Royce made no decision with his conscious mind. The choice came from deep within him. His rifle moved. Not much, just a little. But enough. There was only a small brown rock in his scope.
He fired.
The flat sound of the shot cracked and echoed in the valley of the Tsavo. A puff of dust and splinters exploded from the rock. The four waterbuck were catapulted into sudden motion. They bolted for the river, Buck in the lead.
They ran without hesitation into the water. The animals were strong, graceful swimmers. They made it across with effortless ease. Royce watched them climb out, dripping, on the far bank.
It was still an easy shot. He held his fire.
The last sight he had of Buck was his white rump—a neat circle like a painted target—vanishing into the high grass.
Mutisya was utterly disgusted.
“Missed him,” Royce said, grinning broadly.
Mutisya was not fooled. He felt cheated. “Someone else will kill him, Mr. Royce.”
“Not today, anyhow.
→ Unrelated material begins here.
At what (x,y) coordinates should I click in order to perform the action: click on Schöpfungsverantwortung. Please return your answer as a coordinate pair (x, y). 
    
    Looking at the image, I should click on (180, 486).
Maybe he’s got a few years left.”
Mutisya shook his head. He had no sentimentality about animals. Meat was meat.
Royce felt good about what he had done. There were times when a man had a choice. He had no compulsion to explain his actions even if he could find the words. He thought that he understood a little about himself now; perhaps in time he would understand more. It was not a new thing with him but it was a conviction that had been strengthened by what had happened to him-and by what had not happened. Surely, if man could find a point of contact and identity with beings from another world then there must be a kind of continuity between the creatures that shared the earth. There would be other days when choices could be made. His gesture had been a small one; he was only one imperfect human being. Still, there were articles he could write, pictures he could take, actions that were within his grasp. Perhaps there was a place on this earth where something could be saved …
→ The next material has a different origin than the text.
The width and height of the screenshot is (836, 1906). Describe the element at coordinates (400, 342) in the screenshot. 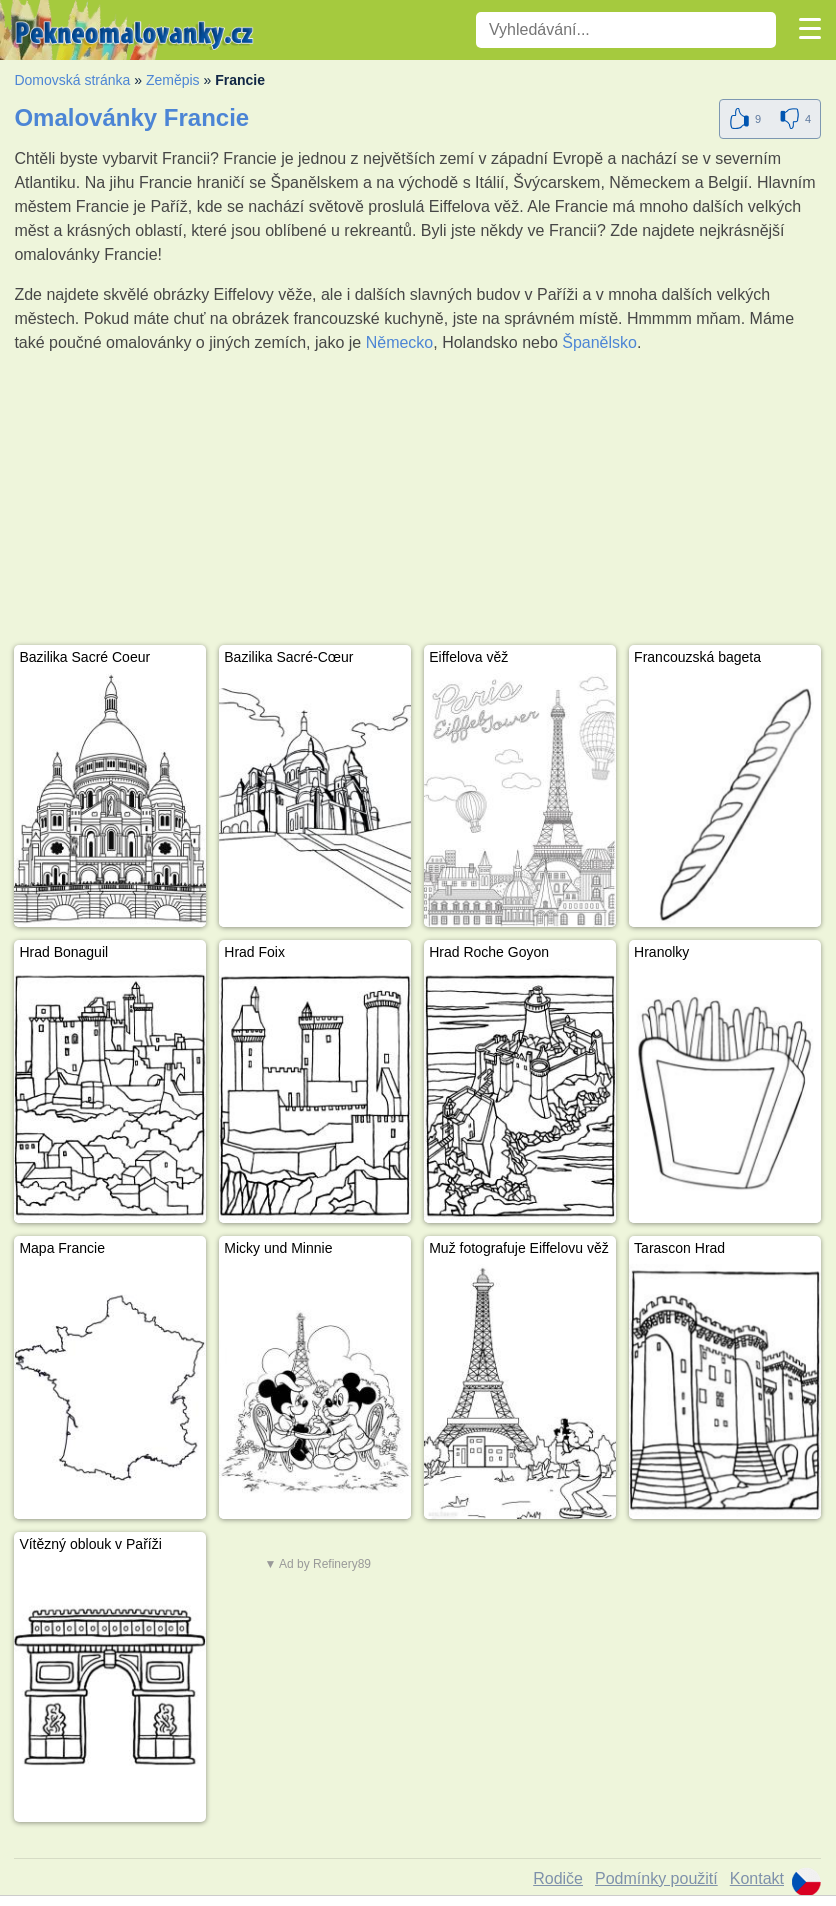 I see `Německo` at that location.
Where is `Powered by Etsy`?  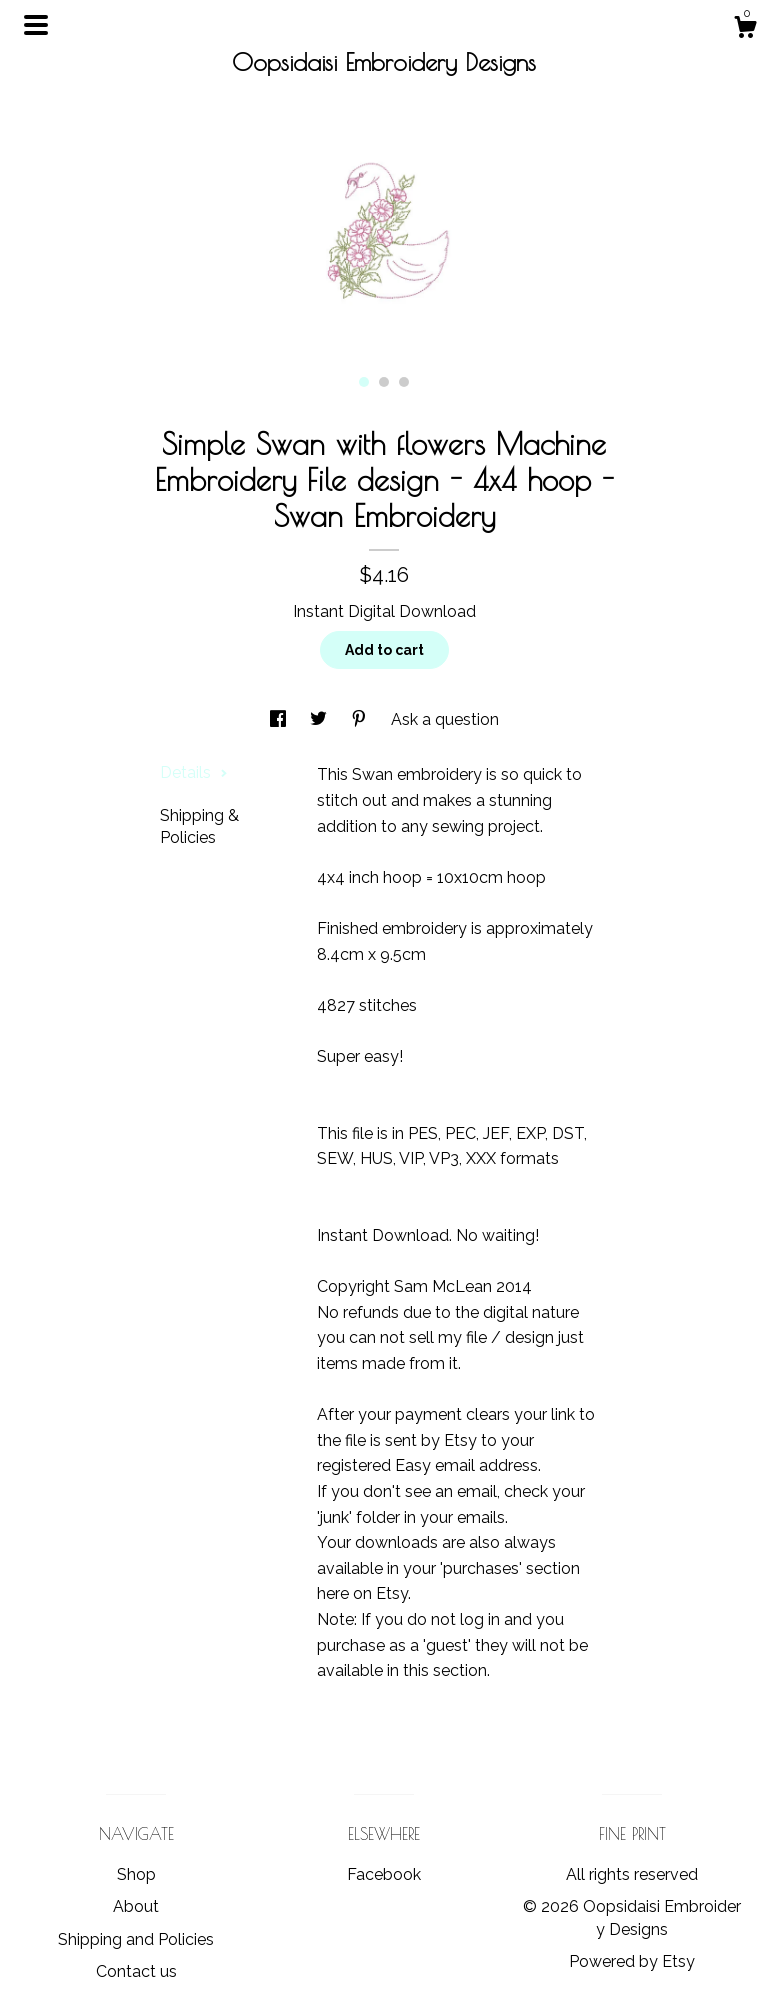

The two men walked slowly back up the slope to the Land Rover. Mutisya said nothing more, but the burden of his disapproval was heavy. Royce did not doubt that Mutisya would be leading the new man down to the Tsavo for a crack at Buck before long.
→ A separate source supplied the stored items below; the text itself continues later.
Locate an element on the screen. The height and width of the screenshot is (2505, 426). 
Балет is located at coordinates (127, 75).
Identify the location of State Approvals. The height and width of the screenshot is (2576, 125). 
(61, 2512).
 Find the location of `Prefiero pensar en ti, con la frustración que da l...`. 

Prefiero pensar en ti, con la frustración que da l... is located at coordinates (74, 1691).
Well, maybe the new man would be a lousy shot.
Maybe not.
They climbed into the Land Rover and started back toward the Baboonery. Long before they reached the Kikumbuliu Mutisya spotted some kudu on the grassy plain. He looked a question at Royce.
Royce stopped the Land Rover. He handed the rifle to Mutisya. Mutisya’s seamed face creased in an eager smile. He was out of the vehicle in an instant, maneuvering for a clear shot.
Royce watched him and responded to the ancient thrill of the hunt. There was a streak of common clay in him; he could not think of himself as a vegetarian. Ma
n had been a hunter for hundreds of thousands of years before he had sown his first crop. The plants of the field have shallow roots; there are other roots that go deeper.
It was an old drama that was set in its ways and it was soon over: the stalk, the crisp shot, the fall, and death where there had been life.
He helped Mutisya drag the heavy warm body to the road and heave it into the back of the Land Rover. The two men climbed back into the cab and started off again. Mutisya was pleased and happy.
The dead kudu flopped and rolled bonelessly in the back of the vehicle. The soft liquid eyes were dull and glazed, like blobs of old jelly. The dry horns scraped and clicked against metal. There was a lot of thick blood. The big flies covered the animal, feasting.
The great dark shadows were gathering again in the bush. The wind stirred across the lonely land with the first chill of the approaching night.
The dead kudu was very close behind him but Royce tried to force it from his mind. This had been one of the good days. There were other things to remember.
He looked up when he could, out through the dirty windshield, up at that tremendous arch of blue African sky. It was a more mysterious sky to him now, a sky filled with danger and promise, but still a sky that touched the world of man. It was a sky as boundless as it had been when the earth was born.
Life was just beginning, even now.
If he could have a little luck—if he could remember well enough and long enough—he could carry the memory of that free African sky with him wherever he had to go.
It was a long way home.
Royce hoped that he would not lose it, somewhere along the way.